■ Material for this task ■
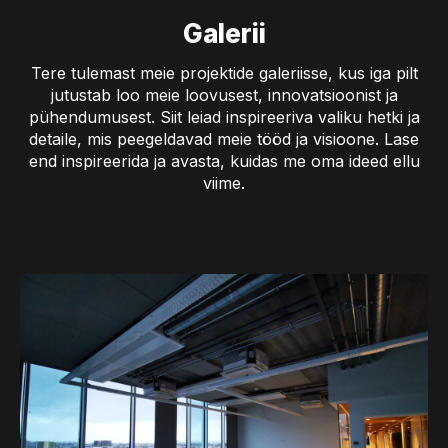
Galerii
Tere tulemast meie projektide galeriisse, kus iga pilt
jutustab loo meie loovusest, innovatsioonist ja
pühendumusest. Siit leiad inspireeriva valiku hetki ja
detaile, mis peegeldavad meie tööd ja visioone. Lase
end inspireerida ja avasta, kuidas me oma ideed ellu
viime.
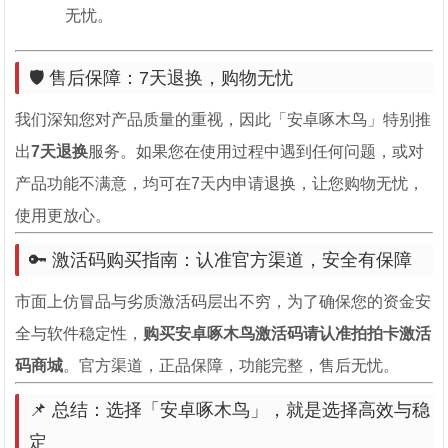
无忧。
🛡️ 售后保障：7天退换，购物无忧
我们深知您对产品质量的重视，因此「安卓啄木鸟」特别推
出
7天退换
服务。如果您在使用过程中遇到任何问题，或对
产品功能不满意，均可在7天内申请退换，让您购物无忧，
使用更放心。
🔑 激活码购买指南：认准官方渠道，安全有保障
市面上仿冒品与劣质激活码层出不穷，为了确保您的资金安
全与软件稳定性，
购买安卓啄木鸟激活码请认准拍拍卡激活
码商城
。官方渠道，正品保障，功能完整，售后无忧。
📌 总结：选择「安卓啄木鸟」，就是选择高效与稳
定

■ Problem to work on ■
Copy the records exactly as they appear, leaving every picture out.

■ Task solution ■
Galerii
Tere tulemast meie projektide galeriisse, kus iga pilt
jutustab loo meie loovusest, innovatsioonist ja
pühendumusest. Siit leiad inspireeriva valiku hetki ja
detaile, mis peegeldavad meie tööd ja visioone. Lase
end inspireerida ja avasta, kuidas me oma ideed ellu
viime.
无忧。
🛡️ 售后保障：7天退换，购物无忧
我们深知您对产品质量的重视，因此「安卓啄木鸟」特别推
出
7天退换
服务。如果您在使用过程中遇到任何问题，或对
产品功能不满意，均可在7天内申请退换，让您购物无忧，
使用更放心。
🔑 激活码购买指南：认准官方渠道，安全有保障
市面上仿冒品与劣质激活码层出不穷，为了确保您的资金安
全与软件稳定性，
购买安卓啄木鸟激活码请认准拍拍卡激活
码商城
。官方渠道，正品保障，功能完整，售后无忧。
📌 总结：选择「安卓啄木鸟」，就是选择高效与稳
定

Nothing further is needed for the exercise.